Harry Lintz was the kind of no-fuss guy who got the job done. So it is easy to walk past the half-dozen mementos his family has carefully arranged on a small table at his memorial service.

Harry Lintz was the kind of no-fuss guy who got the job done.

So it is easy to walk past the half-dozen mementos his family has carefully arranged on a small table at his memorial service. There are only six items — hardware, paperwork, a photograph — to summarize 92 years. Look again.

The first thing is a yellowing certificate that Harry kept on the wall near his television.

"By these presents be it known that Harry Lintz has been a die-hard Cub fan since 1927 …" it begins. And the certificate is signed by Dallas Green and Ernie Banks.

The next three tokens are displayed in small boxes: A Silver Star. A Bronze Star. A Purple Heart.

There is only one photograph, a picture of a frowzy-headed Harry sitting beside a woman on a couch. It looks like they’re having fun.
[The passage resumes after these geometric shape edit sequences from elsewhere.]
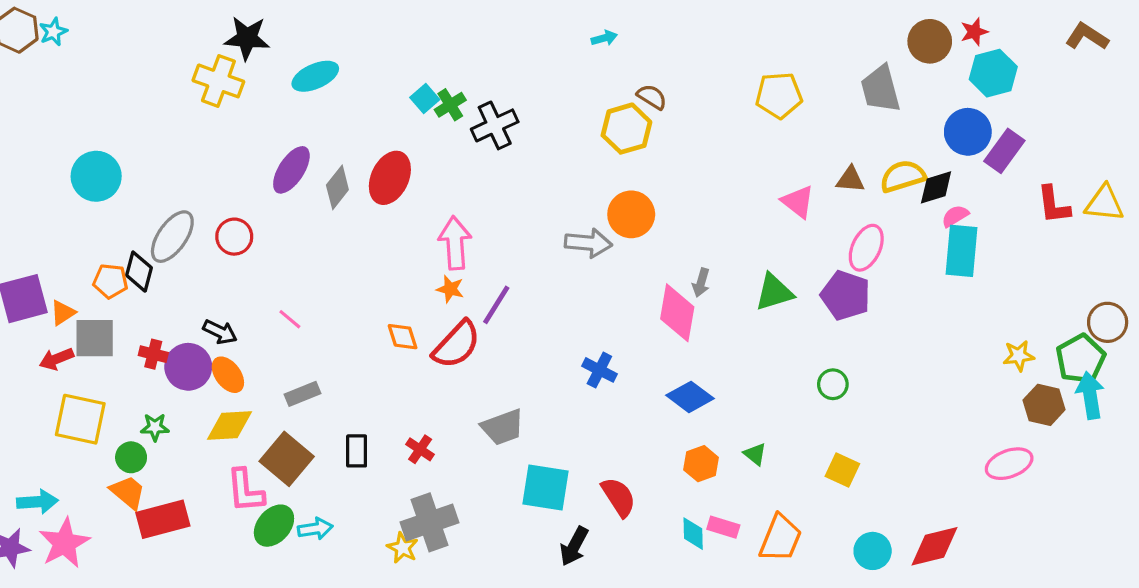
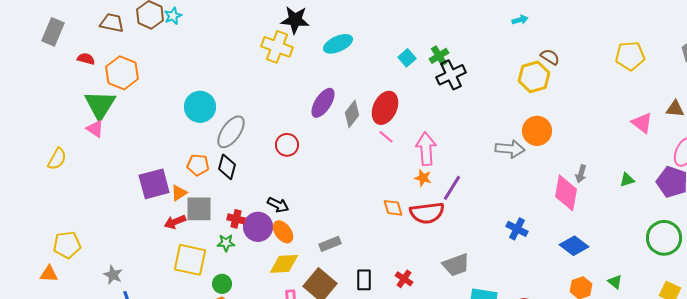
green cross: (450, 105) -> (439, 56), moved
gray ellipse: (172, 237) -> (231, 132), moved
orange pentagon: (110, 281) -> (198, 165), moved
green triangle: (774, 292) -> (627, 180), size x0.6
pink line: (290, 319) -> (386, 137), moved
red semicircle: (457, 345) -> (427, 213), turned 40
green circle: (833, 384) -> (664, 238), size x1.8
green star: (155, 427) -> (226, 243), moved

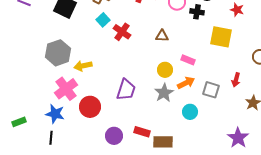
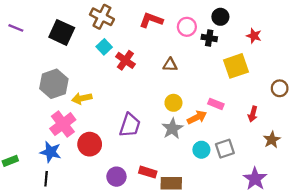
yellow square: (221, 37) -> (236, 66), turned -30
pink rectangle: (188, 60) -> (216, 104), moved
gray square: (211, 90) -> (225, 149), moved, turned -36

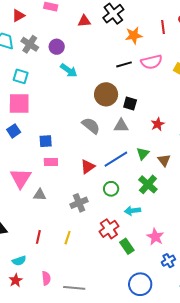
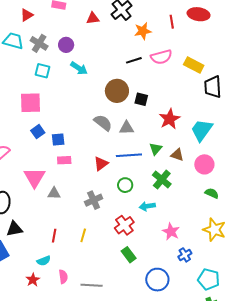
cyan square: (21, 76) -> (43, 71), moved
red star: (158, 124) -> (170, 119), size x1.5
gray triangle: (121, 126) -> (127, 128), moved
blue square: (14, 131) -> (38, 132), moved
blue line: (116, 159) -> (129, 155), turned 30
brown triangle: (164, 160) -> (177, 155), turned -32
green rectangle: (127, 246) -> (129, 255), moved
cyan semicircle: (19, 261) -> (44, 261), moved

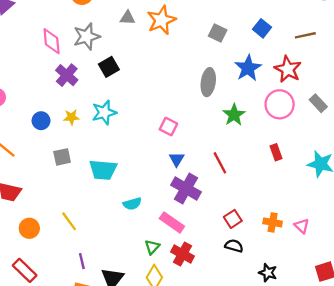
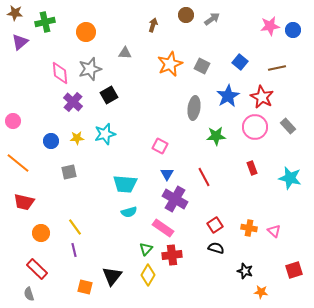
orange star: (161, 20) -> (170, 64), moved
green star: (234, 115) -> (216, 136), turned 30
cyan trapezoid: (103, 170) -> (125, 184), moved
red cross: (183, 254) -> (172, 255), turned -36
purple line: (82, 261) -> (74, 250), moved

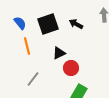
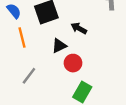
black arrow: (76, 24) -> (79, 28), moved

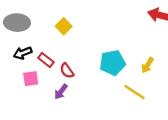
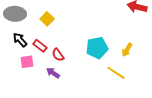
yellow square: (64, 26) -> (47, 19), moved
black arrow: (23, 53) -> (20, 40), turned 70
purple arrow: (61, 92) -> (53, 73), turned 88

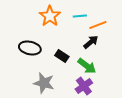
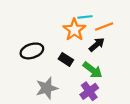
orange star: (50, 16) -> (74, 30), moved
black ellipse: (30, 48) -> (32, 51), turned -30
gray star: (44, 83) -> (47, 88), turned -30

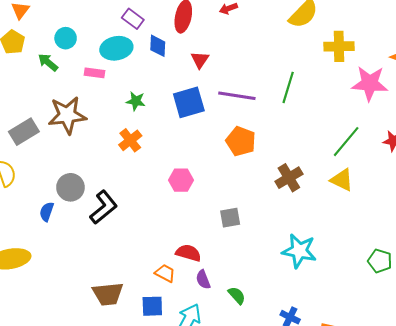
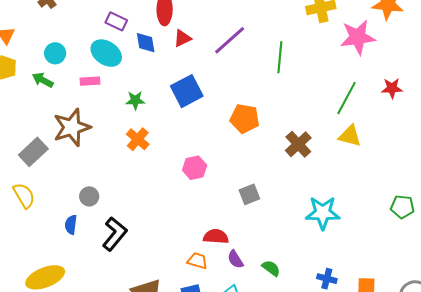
cyan ellipse: (116, 48) -> (106, 53), turned 56
red triangle: (200, 60) -> (182, 38), moved, turned 42
purple line: (237, 96) -> (230, 40), moved, turned -39
gray circle: (70, 187) -> (89, 196), size x0.7
black L-shape: (104, 207) -> (115, 234), moved

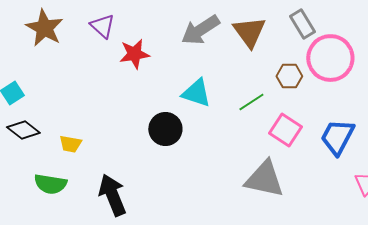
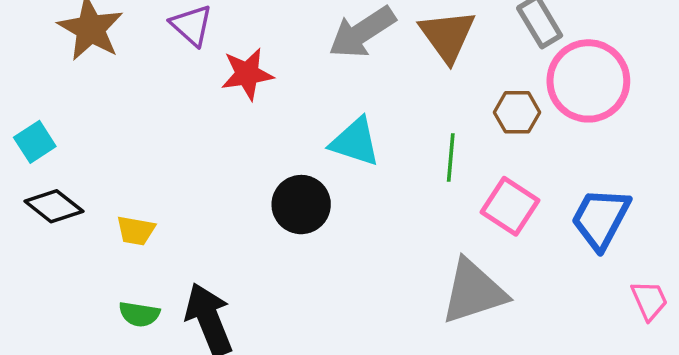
green line: (251, 102) -> (451, 158), turned -52
gray triangle: (264, 179) -> (473, 292), turned -30
green semicircle: (50, 184) -> (139, 314), moved, size x0.7

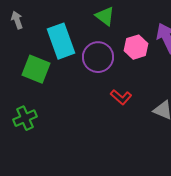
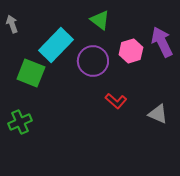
cyan rectangle: (61, 41) -> (56, 45), turned 64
And finally, there is a crisp letter, well-preserved in a crystalline plastic frame. It says:

"To you who answered the call of your country and served in its Armed Forces to bring about the total defeat of the enemy, I extend the heartfelt thanks of a grateful Nation. As one of the Nation’s finest, you undertook the most severe task one can be called upon to perform. Because you demonstrated the fortitude, resourcefulness and calm judgment necessary to carry out that task, we now look to you for leadership and example in further exalting our country in peace."

The letter is signed with a scrawled "Harry Truman," just across from tiny, almost nondescript type that simply says, "The White House."

That’s it. Baseball. Military service. Family. More service. But now that you’ve looked, listen. Harry Lintz was not just a baseball fan, but a player for the Cat Diesels who ended up working for Caterpillar Inc. for 42 years. Harry did not just go to World War II, he came home a U.S. Army captain and remained active with the American Legion. Harry did not just marry sweetheart Verna Mueller and make a home with her for 66 years. He built that home, with her help, right down to the cabinets.

And Harry did all these things after being left for dead in a ditch for three days in World War II. His injuries were so severe that his arm was amputated. He spent months recuperating in an Army hospital. He never forgot that Verna waited for him when it would have been easier to literally write him off.

"He was so grateful to her," says their daughter, now Diane Thompson of Elmwood. "So many of them got ‘Dear John’ letters in the hospital."

Despite his obvious losses, she says Harry could use one arm to do "just about anything" a fellow with two arms could do. He rarely talked about the war until the last few years. So his service didn’t really hit home, even to Diane, until she took him to see the movie "Saving Private Ryan" a few years ago. There were few people in the theater. Harry said little as they watched the first wave of soldiers die on the beach at Normandy. Both of them were struck by how real it seemed.

As the third day of the filmed fighting began, Harry murmured only, "That’s when the rain started." It did. And Diane thought, "He was there."

More to the point, he was always there. For the last five or six decades, "the one-armed carpenter," as The Rev. Terry England called him, made himself available to neighbors and friends for their projects. Even now, his granddaughter’s floors are all torn up because he was enmeshed in plans to replace them — payback for all the help she’d given. When his wife was sick, Harry had nursed her at home for three years, until Verna’s death last December.

"How many people get that?" says Katie Klumb, a family friend. "It was like she was an extended part of his body. It was amazing. They truly loved each other."

That spirit came through in the brief service, with songs as carefully chosen as the emblems of his life.

"If you could see me now: I’m walking streets of gold," crooned the singer. "If you could see me now: I’m standing strong and whole …"

Half the small crowd began sniffling. The next selection cured that. Even at a funeral, it’s hard not to smile when Harry Caray belts the first "ah-one, ah-two" of "Take Me Out to the Ball Game."